Os mesmos personagens continuam aqui. O garoto bêbado inveterado e desbocado. O jovem poeta sonhador à procura de um amor. O jornalista musical ávido por rock and roll. O boêmio tentando compor sambas sobre a dor e a infelicidade. O pseudo-intelectualóide metido a palpitar sobre as mazelas universais. O cinéfilo frequentador de sessões vazias contemplando a solidão. O pobre diabo que crê ser injustiçado por um mundo ruim. O cretino que quer destruir o mundo. O garoto que queria compor uma balada parecida com os Beatles. O jovem punk querendo anarquizar o sistema e desmoralizar a podridão da sociedade. O maníaco-depressivo flertando com o suicídio. O anjo abençoado que crê em auréolas e milagres de vagabundagens urbanas.
Os personagens continuam aqui, me assombrando e se alternando em uma velocidade impressionante. Os personagens nunca vão embora, e se mantem num constante fluxo. As personalidades sendo trocadas como roupas velhas, e os sonhos intactos, nunca alcançados, pouco procurados, muito batalhados. A esperança latente e sofredora, pobre tolice juvenil de um futuro que nunca chega, de um encontro casual que mudará o curso do inevitável destino para sempre. Esse destino traiçoeiro que me leva a cometer as maiores loucuras, ou a me trancar em casa com medo do mundo lá fora, ou a encarar o mundo lá fora com medo da solidão aqui dentro. Os personagens continuam aqui, e algo me diz que sempre continuarão. Os personagens-fantasmas sussurrando conselhos fantasiosos em meu ouvido, me dizendo para seguir em frente, para não seguir em frente, para batalhar, para desistir, para fazer alguma coisa que mantenha o coração batendo e o sangue pulsando nas veias um pouco entupidas de fumaça de cigarro e bebida.
Andando pela rua, sempre em direção a algum lugar. O cigarro pendendo na mão, as tragadas curtas e profundas, a fumaça subindo no ar. Milhões de pessoas se cruzando na cidade, cada qual para seu lado, cada qual com sua vida, cada qual com seus sonhos, eu também, eu no meio, eu perdido, eu tentando me encontrar, tentando encontra algo na multidão, nas pessoas, na solidão, nas bitucas de cigarro pendendo no chão, nas palavras do livro que leio dentro do ônibus, chacoalhando em direção ao trabalho, em direção à faculdade, em direção à lugar nenhum e a todos os lugares do mundo. O balcão do bar, gelado, impessoal, mas de uma maneira estranha confortador, como se eu pertencesse aquele lugar, como se eu sempre tivesse pertencido. As garrafas se amontoando no canto do apartamento, os copos esvaziando, o disco girando e a música inundando a pequena kitnet de alegria, tristeza, vida ou beleza, tudo em uníssono, tudo de uma só vez, apoteose de imaginação maluca inocente e inexperiente. Absorção de qualquer tipo de frase batida que te faça seguir em frente. Absorção de qualquer pequeno significado em um futuro melhor. Os pais lá longe, muitos quilômetros de distância, os verdadeiros amigos também, as garotas que te fizeram sofrer também, e todos juntos nos meus sonhos, na minha cabeça perturbada, que ferve como uma locomotiva e solta a fumaça dos cigarros que se tornam bitucas apagadas no cinzeiro.
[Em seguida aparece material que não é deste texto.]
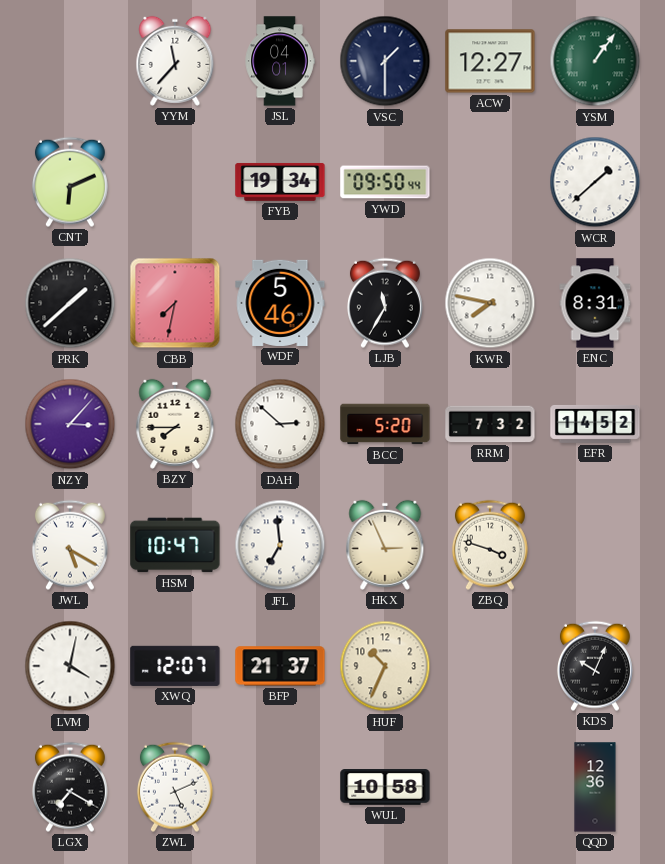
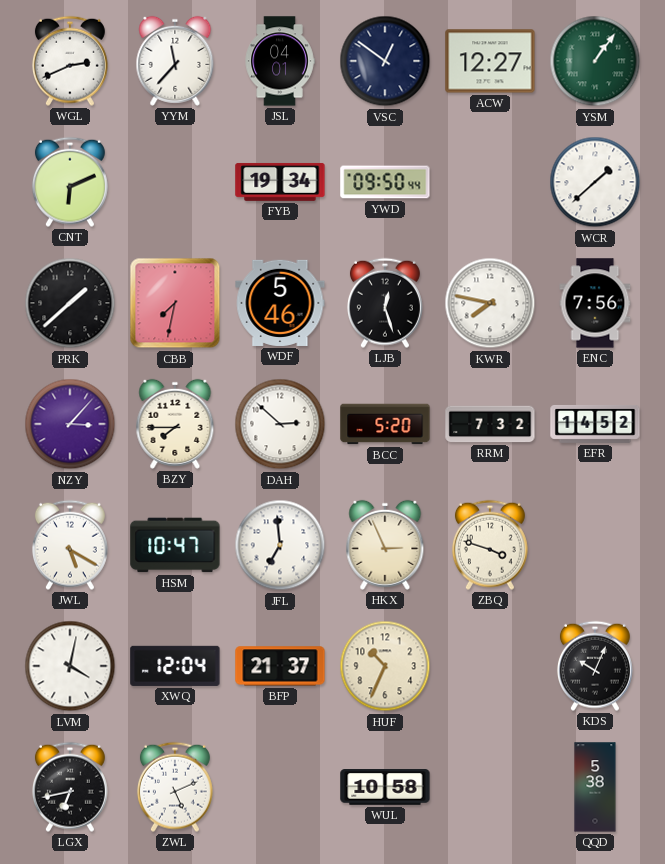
WGL: none -> 2:41
VSC: 1:30 -> 12:51
LJB: 11:35 -> 12:27
ENC: 8:31 -> 7:56
XWQ: 12:07 -> 12:04
LGX: 7:20 -> 6:43
QQD: 12:36 -> 5:38
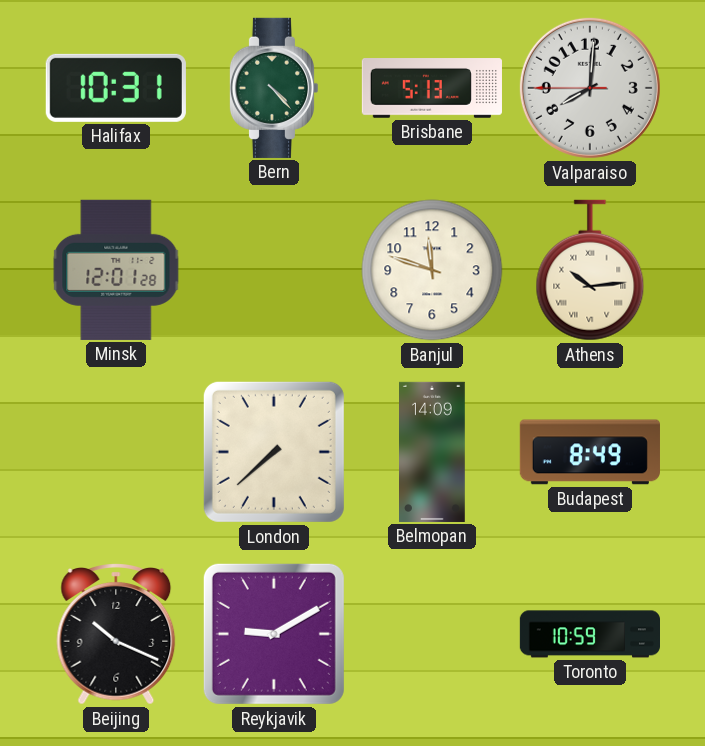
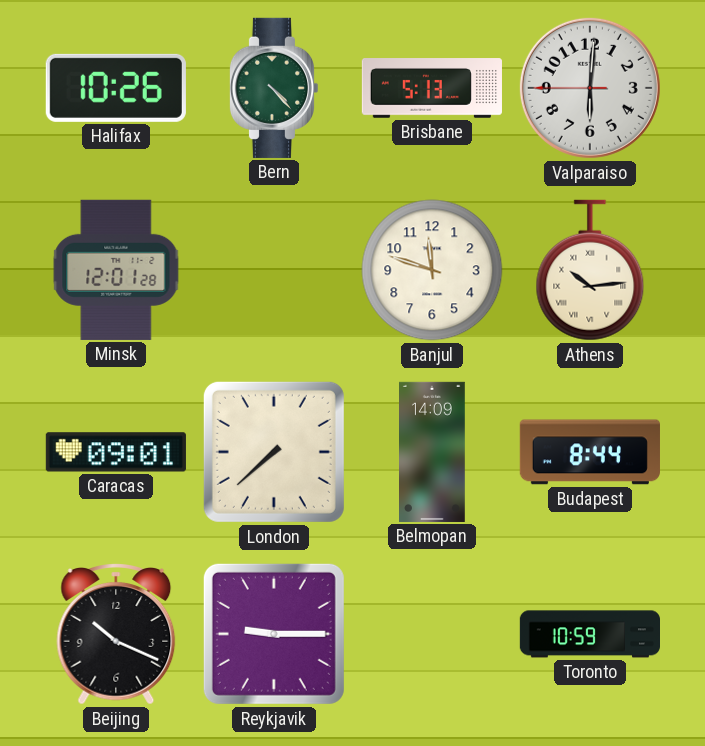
Halifax: 10:31 -> 10:26
Valparaiso: 8:00 -> 6:00
Caracas: none -> 09:01
Budapest: 8:49 -> 8:44
Reykjavik: 9:10 -> 9:15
E que diabos eu procuro? não faço a mínima ideia. Não tenho mais medo do escuro. Não tenho medo de muitas coisas. A decepção não mais me assusta. A alegria tampouco me anima. O sangue corre com menos velocidade e o coração já não pulsa lá muito bem. A barriga está crescendo, o tempo diminuindo, e os velhos sonhos se amontoam lá no fundo, junto com as pilhas de papéis que abrigam versos e prosas inúteis e pouco inspiradas. Palavras geniais, pensara eu enquanto escrevia, palavras que vão mudar o mundo, ou parte dele, que vão se juntar num grande livro, que farão companhia aos meus grandes heróis na estante das bibliotecas. Mas elas ainda continuam ali, empilhadas, quase nunca lidas, pouco relembradas. Palavras, palavras, perdidas, achadas. Um dia todo esse papel vai pro lixo ou vai ser queimado. Um dia essa minha carcaça vai ser cremada ou enterrada. Um dia esses meus sonhos não vão valer mais nada. Nesse dia, alguém por aí vai pensar alguma coisa parecida numa outra madrugada. Quem sabe a gente não se encontre dia desses? Pode ser aqui, ou pode ser em outro lugar. Não tenho pressa. Não há necessidade. Será só mais outro garoto perdido na imensidão dessa cidade e de sua própria cabeça, mais ou menos como eu agora.